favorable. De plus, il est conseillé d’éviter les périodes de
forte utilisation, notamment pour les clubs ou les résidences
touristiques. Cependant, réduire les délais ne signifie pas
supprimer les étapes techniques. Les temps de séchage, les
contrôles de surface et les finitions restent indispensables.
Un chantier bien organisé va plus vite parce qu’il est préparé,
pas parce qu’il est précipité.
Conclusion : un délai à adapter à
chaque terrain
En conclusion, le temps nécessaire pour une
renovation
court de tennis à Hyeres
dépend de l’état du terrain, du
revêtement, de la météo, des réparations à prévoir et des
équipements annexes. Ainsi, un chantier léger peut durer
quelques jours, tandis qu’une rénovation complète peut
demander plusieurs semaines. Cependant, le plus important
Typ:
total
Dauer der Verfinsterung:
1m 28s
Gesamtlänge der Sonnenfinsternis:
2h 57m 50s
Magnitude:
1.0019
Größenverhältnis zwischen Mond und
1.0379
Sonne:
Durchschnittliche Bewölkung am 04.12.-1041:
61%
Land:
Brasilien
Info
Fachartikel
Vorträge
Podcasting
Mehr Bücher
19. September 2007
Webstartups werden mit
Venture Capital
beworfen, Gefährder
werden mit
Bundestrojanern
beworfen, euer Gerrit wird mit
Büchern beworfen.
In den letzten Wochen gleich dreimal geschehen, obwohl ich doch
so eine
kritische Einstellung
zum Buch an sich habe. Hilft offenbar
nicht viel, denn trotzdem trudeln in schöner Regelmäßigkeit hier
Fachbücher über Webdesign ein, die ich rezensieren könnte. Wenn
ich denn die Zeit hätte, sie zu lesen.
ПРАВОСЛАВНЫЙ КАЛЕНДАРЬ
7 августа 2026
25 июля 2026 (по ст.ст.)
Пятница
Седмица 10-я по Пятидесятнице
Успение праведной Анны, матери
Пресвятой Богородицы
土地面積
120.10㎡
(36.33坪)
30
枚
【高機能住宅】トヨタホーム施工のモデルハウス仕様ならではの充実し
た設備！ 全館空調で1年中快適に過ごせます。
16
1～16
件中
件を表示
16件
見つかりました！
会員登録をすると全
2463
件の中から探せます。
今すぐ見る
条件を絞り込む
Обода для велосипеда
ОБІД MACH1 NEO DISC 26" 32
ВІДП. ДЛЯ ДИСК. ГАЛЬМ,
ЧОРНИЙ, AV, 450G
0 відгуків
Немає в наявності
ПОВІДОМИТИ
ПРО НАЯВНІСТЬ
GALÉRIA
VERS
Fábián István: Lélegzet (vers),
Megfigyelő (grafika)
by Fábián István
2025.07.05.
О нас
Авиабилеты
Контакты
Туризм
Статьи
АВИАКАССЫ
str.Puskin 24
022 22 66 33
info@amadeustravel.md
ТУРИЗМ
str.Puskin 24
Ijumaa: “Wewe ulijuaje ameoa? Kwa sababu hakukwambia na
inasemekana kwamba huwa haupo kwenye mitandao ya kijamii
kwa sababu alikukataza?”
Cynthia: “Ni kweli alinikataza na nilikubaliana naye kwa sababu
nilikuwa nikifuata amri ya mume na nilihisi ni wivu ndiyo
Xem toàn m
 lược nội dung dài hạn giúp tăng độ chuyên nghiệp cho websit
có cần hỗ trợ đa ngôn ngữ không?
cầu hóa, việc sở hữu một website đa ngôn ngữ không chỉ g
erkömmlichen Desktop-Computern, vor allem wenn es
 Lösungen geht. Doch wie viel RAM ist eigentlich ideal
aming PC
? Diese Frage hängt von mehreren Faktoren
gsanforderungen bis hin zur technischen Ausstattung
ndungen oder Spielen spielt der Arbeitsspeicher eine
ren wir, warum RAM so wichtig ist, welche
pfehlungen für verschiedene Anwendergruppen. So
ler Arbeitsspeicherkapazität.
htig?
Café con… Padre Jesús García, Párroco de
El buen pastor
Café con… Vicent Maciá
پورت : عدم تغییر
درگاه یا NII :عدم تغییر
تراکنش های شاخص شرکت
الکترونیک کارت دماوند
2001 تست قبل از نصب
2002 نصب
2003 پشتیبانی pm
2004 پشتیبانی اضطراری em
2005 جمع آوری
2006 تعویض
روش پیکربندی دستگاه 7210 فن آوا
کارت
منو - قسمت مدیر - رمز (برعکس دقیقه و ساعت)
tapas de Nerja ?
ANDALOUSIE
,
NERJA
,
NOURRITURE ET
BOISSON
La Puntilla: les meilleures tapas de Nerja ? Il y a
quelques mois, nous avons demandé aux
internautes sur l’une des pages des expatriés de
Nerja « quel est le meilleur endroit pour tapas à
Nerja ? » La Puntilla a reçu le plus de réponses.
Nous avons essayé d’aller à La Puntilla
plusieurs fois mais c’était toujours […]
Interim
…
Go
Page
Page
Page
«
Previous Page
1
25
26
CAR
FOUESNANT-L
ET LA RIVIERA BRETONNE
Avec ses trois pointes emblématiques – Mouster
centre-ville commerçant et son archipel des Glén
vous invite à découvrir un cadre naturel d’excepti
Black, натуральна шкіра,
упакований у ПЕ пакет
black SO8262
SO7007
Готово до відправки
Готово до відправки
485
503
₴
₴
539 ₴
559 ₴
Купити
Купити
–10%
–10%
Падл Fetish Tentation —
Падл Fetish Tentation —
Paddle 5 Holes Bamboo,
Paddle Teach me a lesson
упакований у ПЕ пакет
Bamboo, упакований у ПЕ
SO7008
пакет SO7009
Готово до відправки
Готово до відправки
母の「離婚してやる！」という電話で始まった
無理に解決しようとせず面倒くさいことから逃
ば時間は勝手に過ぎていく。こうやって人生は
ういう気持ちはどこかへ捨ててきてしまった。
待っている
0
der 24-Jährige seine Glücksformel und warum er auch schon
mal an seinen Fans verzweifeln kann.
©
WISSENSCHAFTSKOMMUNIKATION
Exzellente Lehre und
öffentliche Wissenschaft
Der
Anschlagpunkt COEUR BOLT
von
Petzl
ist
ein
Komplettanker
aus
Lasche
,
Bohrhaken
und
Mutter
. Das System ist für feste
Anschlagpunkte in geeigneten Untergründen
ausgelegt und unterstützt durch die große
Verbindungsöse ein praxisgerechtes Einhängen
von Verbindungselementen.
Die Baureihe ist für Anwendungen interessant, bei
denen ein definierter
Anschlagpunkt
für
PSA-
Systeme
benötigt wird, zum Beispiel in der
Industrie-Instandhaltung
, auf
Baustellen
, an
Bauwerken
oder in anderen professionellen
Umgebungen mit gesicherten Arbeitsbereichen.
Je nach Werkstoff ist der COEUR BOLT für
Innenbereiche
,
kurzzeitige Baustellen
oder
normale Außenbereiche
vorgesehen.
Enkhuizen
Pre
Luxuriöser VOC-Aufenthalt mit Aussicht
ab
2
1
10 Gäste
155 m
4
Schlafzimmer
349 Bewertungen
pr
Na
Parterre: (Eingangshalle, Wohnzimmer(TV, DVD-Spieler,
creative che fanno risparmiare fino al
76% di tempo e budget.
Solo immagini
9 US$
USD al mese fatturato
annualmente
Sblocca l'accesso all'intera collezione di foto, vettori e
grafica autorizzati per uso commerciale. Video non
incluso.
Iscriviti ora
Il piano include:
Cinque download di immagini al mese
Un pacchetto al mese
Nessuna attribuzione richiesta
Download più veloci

> [PROMPT] Using the listing above, report each line that mentions the word "chantier".

> [TASK RESPONSE]
Un chantier bien organisé va plus vite parce qu’il est préparé,
équipements annexes. Ainsi, un chantier léger peut durer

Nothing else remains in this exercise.